Monday, July 8, 2013

Come evitare Post Workout abbuffate e perdere quelli ultimi 10 chili In 3 semplici passi

Ero così imbarazzata per lei. Dopo un estenuante 45 minuti sulla Stairmaster, Kathy stessa premiata con una borsa di ruches e una Diet Coke. Eppure ancora insaziabile, bevuto due bevande colazione e finito fuori le ultime cinque Oreos piccola Emily.


Abbuffate di allenamento post di Kathy sono niente di nuovo. Né sono i 10 chili che vivono intorno a fianchi che lei non riesco a perdere. Ma una volta Kathy mette questi tre semplici passaggi a buon uso, lei ti sorridere allegramente come suoi ultimi 10 chili si scioglie.

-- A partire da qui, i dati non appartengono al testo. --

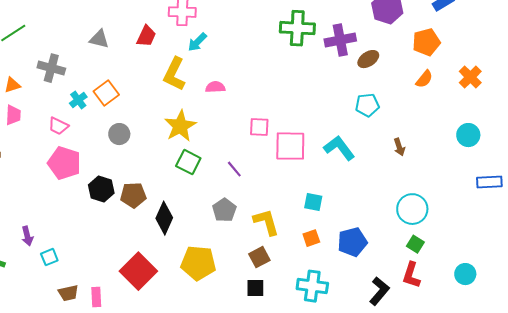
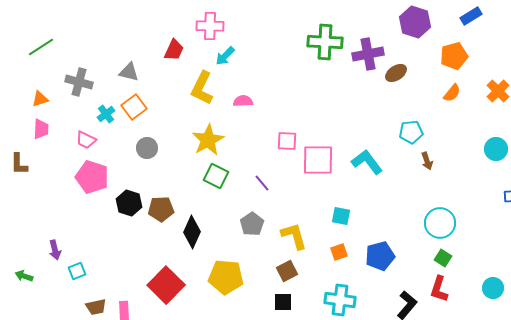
gray triangle: (99, 39) -> (129, 72), moved
cyan pentagon: (367, 105) -> (411, 132), moved

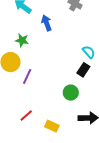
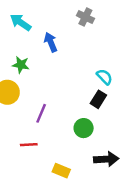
purple line: (27, 76) -> (41, 113), moved
red line: (26, 115) -> (29, 145), moved, turned 40

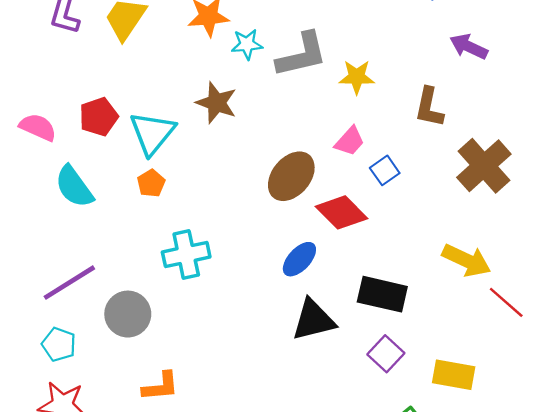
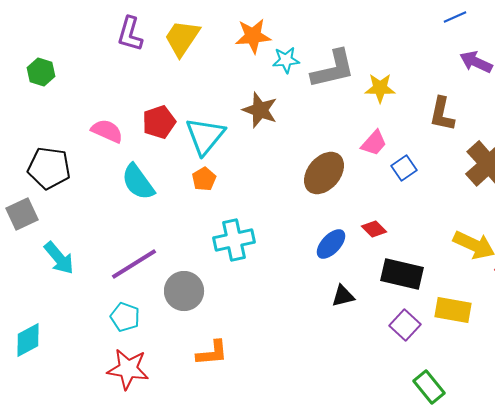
red diamond: (341, 212) -> (374, 229), moved, size x0.6
black triangle: (313, 320) -> (343, 296), size x0.6
yellow rectangle: (454, 375) -> (453, 310), moved

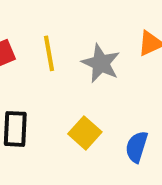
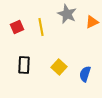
gray star: (101, 63) -> (67, 14), moved

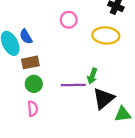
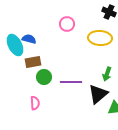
blue semicircle: (26, 37) -> (29, 39), turned 136
green arrow: (92, 76) -> (107, 74), moved
green circle: (34, 84) -> (44, 77), moved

Passo 1: Mangiare almeno 45 minuti prima che si esercita.
OK, se vi sono ora immaginando colpa mangiando e compensazione esercitando, stop. Non si tratta di mangiare un cioccolatino bar ora e nell'esercizio fuori più tardi. Si tratta, dando il vostro corpo l'energia che ha bisogno di sostenere un allenamento buon 45-60 minuti.

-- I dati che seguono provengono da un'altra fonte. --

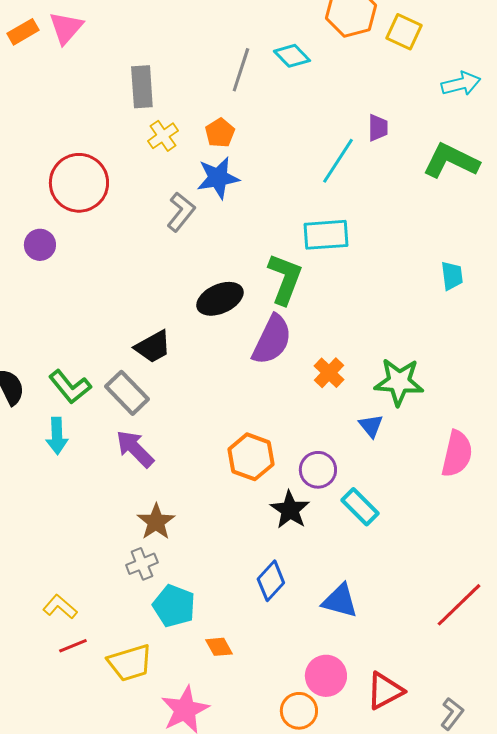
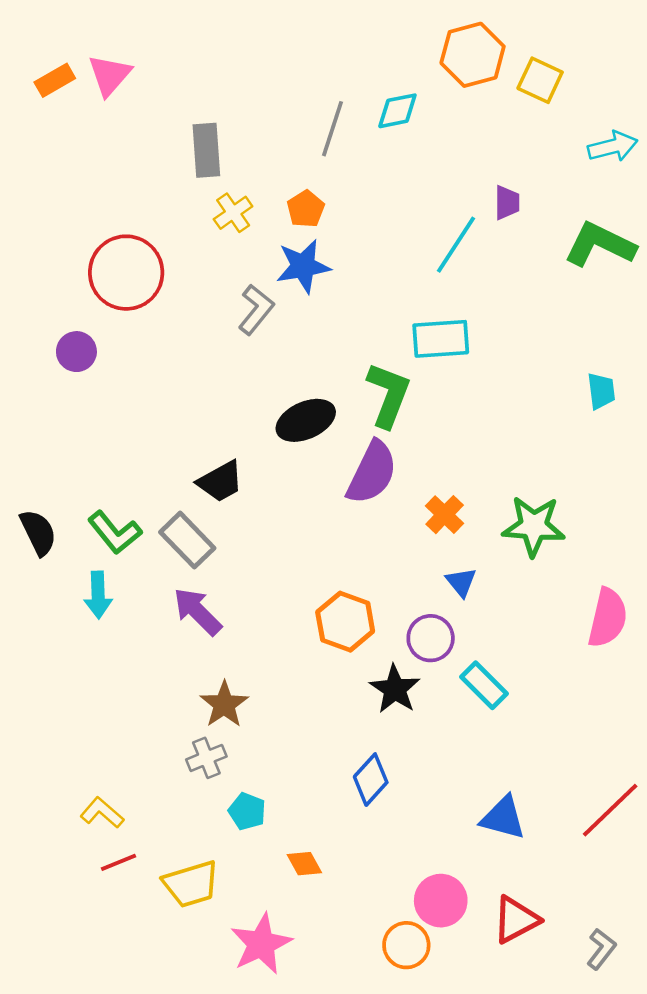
cyan diamond: (292, 56) -> (397, 111), turned -57
blue triangle: (371, 426) -> (461, 582), moved
blue triangle: (340, 601) -> (503, 818), moved
cyan pentagon: (174, 606) -> (247, 811), size x0.7

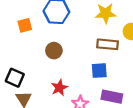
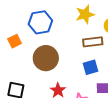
brown circle: (54, 51) -> (46, 58), size x1.6

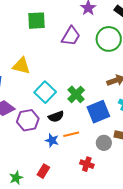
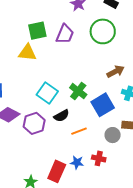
green square: (37, 21) -> (37, 31), moved
yellow triangle: (21, 66) -> (27, 53), moved
blue star: (52, 140) -> (77, 162), moved
red rectangle: (43, 171) -> (57, 171), size x1.5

Mangiare uno snack leggero composto da 300-500 calorie. Questo potrebbe essere un bagel, con una fetta di tacchino e un pomodoro intero. O potrebbe essere una barra della proteina.


Il punto è quello di ottenere alcuni carboidrati, proteine e grassi nel vostro sistema ora che ha qualcosa da eseguire più tardi. Con questo pasto pre-allenamento, carboidrati sono fondamentali perché si desidera energia per l'allenamento. Mangiare 45 minuti prima di un allenamento non vi farà grasso. Semmai, accelererà il tuo metabolismo se fate questo regolarmente.


Passo 2: Bere molta acqua durante l'esercizio
Il tuo corpo dovrebbe essere 70% di acqua e conosce questo. Nell'esercizio, si potrebbero facilmente perdere fino a tre chili di acqua durante un esercizio. Per favore non battere te stesso se non perdi tre chili. Guardo le donne si arrabbiano in palestra tutti i giorni dopo il loro rituale pesa post-allenamento, se essi non hanno perso peso. Il peso verrà.


Se si beve durante l'esercizio, si può essere in grado di esercitare più. Ma ancora più importante il vostro corpo non avrà a gridare per l'acqua, dopo aver completato l'esercizio.


Inoltre, acqua può dare la sensazione di pienezza che si può tranquillamente aspettare per il vostro pasto post allenamento senza ottenere famelici.


Passo 3. Mangiare un pasto almeno 45 minuti dopo si allenamento.
Anche se non siete affamati dopo l'allenamento, si dovrebbe allenarsi a mangiare entro 45 minuti di esercizio. Il corpo è paziente e ci vorrà un sacco di maltrattamenti fino a un punto.


Il problema in attesa fino a quando non siete affamati a mangiare è che il corpo continua facendo gazillion operazioni fino a quando si decide di mangiare. Questo accade di solito quando si ottiene la sensazione di "Accidenti, ho fame adesso!".


In verità, in questa fase, non hai fame, siete affamati e voi non hanno tempo o pazienza per essere giudizioso con ciò che si mangia. Cosa c'è di più, siete più propensi a mangiare troppo.


Così, nutrire il vostro corpo con un pasto di 300-500 calorie in 45 minuti di esercizio. Ancora una volta, assicurarsi che che questo pasto carboidrati, proteine e grassi.


Per il pasto post-allenamento, mangiare una proteina magra dimostra critico perché il vostro corpo è in modalità di ripristino e ha bisogno di proteine per ricostruire il vostro corpo.


Se è possibile evitare abbuffate post-allenamento per le prossime cinque settimane, yu può certamente scioglie quegli ultimi 10 sterline. Ecco il segreto per non aver mai una scusa per non mangiare i pasti pre e post-allenamento: rendere i vostri pasti semplici e metterli nella borsa borsetta o in palestra.


In alcune occasioni, è possibile anche sostituire un pasto con un frullato di proteine equilibrato. Ora, non più imbarazzante fests maiale post-allenamento, sai cosa fare, invece.